Je vous rappelle que vous êtes le président d’un parti qui, pendant des années, a mené campagne contre le népotisme et la politique papa/piti, et il me semble qu’avec votre parti, vous êtes en train aujourd’hui de militer pour le contraire.
— Je ne suis en train de militer pour le contraire ! Je fais la différence entre une nomination politique autorisée par la loi et une autre faite juste sur une base familiale. Ces derniers cas relèvent du népotisme que je combats. Mais je ne peux accepter que quelqu’un de qualifié pour un poste soit pénalisé juste parce qu’il est parent d’un ministre ou d’un député !
L’affaire des nominations a conduit à des déclarations qui font penser aux observateurs politiques que la cassure entre le PTr et le MMM est inéluctable. Votre opinion ?

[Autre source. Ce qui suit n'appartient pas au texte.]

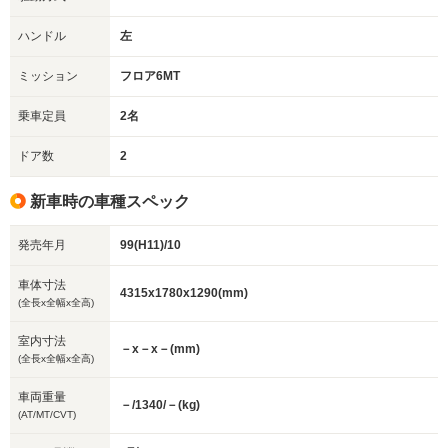
ハンドル
左
ミッション
フロア6MT
乗車定員
2名
ドア数
2
新車時の車種スペック
発売年月
99(H11)/10
車体寸法
4315x1780x1290(mm)
(全長x全幅x全高)
室内寸法
－x－x－(mm)
(全長x全幅x全高)
車両重量
－/1340/－(kg)
(AT/MT/CVT)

— Je pense que le gouvernement de l’Alliance du Changement ira au terme de son mandat. Tous les dirigeants de cette alliance pensent qu’il faut d’abord veiller aux intérêts du pays, avant les considérations politiques. Bien sûr, comme dans toute alliance politique, il ne peut y avoir unanimité sur toutes les questions et certaines d’entre elles pourraient causer des frictions. Mais je suis sûr que, comme pour conclure l’alliance, les partis ont su mettre de côte leurs divergences, ils sauront faire la même chose pour le bien du pays.
En tant que président du MMM, j’aurais été étonné de vous entendre dire le contraire…
— …je vous ai répondu en tant que président du MMM et patriote…
En 2022, il y avait des rumeurs selon lesquelles vous étiez sur le point de quitter votre parti et vous aviez déclaré : je n’ai aucune raison de quitter le MMM. Dans l’hypothèse d’une cassure PTr/MMM, vous n’auriez aucune raison de quitter le MMM ?
— Je ne devrais pas répondre à une spéculation, mais je tiens à dire que je suis très à l’aise au sein du MMM, dont je suis le président tout comme je suis à l’aise au sein du gouvernement qui fait le maximum pour tenir ses engagements. Par conséquent, je ne vois aucune raison qui pourrait me pousser à changer de position à l’avenir.